Transcribed page contents:
**********
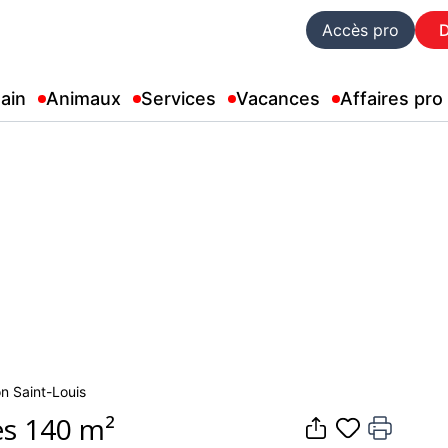
Accès pro
ain
Animaux
Services
Vacances
Affaires pro
on Saint-Louis
es 140 m²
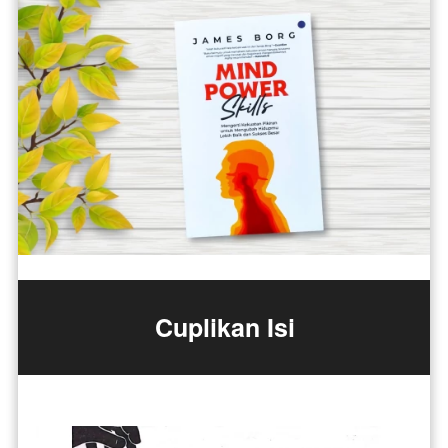
Cuplikan Isi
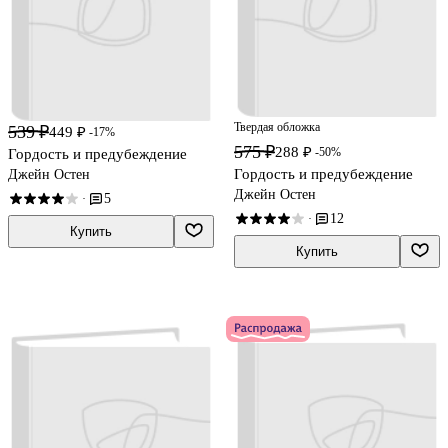
Твердая обложка
539 ₽
449 ₽
-17%
575 ₽
288 ₽
-50%
Гордость и предубеждение
Гордость и предубеждение
Джейн Остен
Джейн Остен
5
·
12
·
Купить
Купить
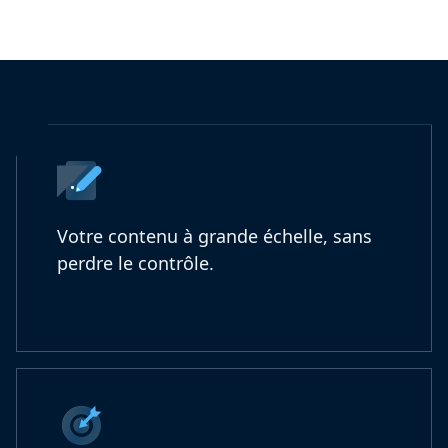
Votre contenu à grande échelle, sans
perdre le contrôle.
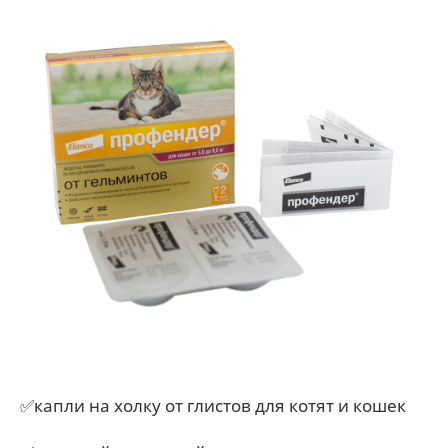
✅капли на холку от глистов для котят и кошек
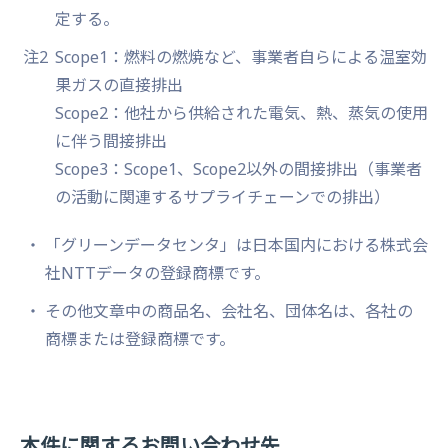
定する。
注2
Scope1：燃料の燃焼など、事業者自らによる温室効
果ガスの直接排出
Scope2：他社から供給された電気、熱、蒸気の使用
に伴う間接排出
Scope3：Scope1、Scope2以外の間接排出（事業者
の活動に関連するサプライチェーンでの排出）
「グリーンデータセンタ」は日本国内における株式会
社NTTデータの登録商標です。
その他文章中の商品名、会社名、団体名は、各社の
商標または登録商標です。
本件に関するお問い合わせ先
**********
Task directions: Repeat verbatim the range of lines that opens at the line containing "Votre contenu à grande échelle, sans" and closes at the last line of the entries, excluding all pictures.

Solution to this exercise:
Votre contenu à grande échelle, sans
perdre le contrôle.
✅капли на холку от глистов для котят и кошек
定する。
注2
Scope1：燃料の燃焼など、事業者自らによる温室効
果ガスの直接排出
Scope2：他社から供給された電気、熱、蒸気の使用
に伴う間接排出
Scope3：Scope1、Scope2以外の間接排出（事業者
の活動に関連するサプライチェーンでの排出）
「グリーンデータセンタ」は日本国内における株式会
社NTTデータの登録商標です。
その他文章中の商品名、会社名、団体名は、各社の
商標または登録商標です。
本件に関するお問い合わせ先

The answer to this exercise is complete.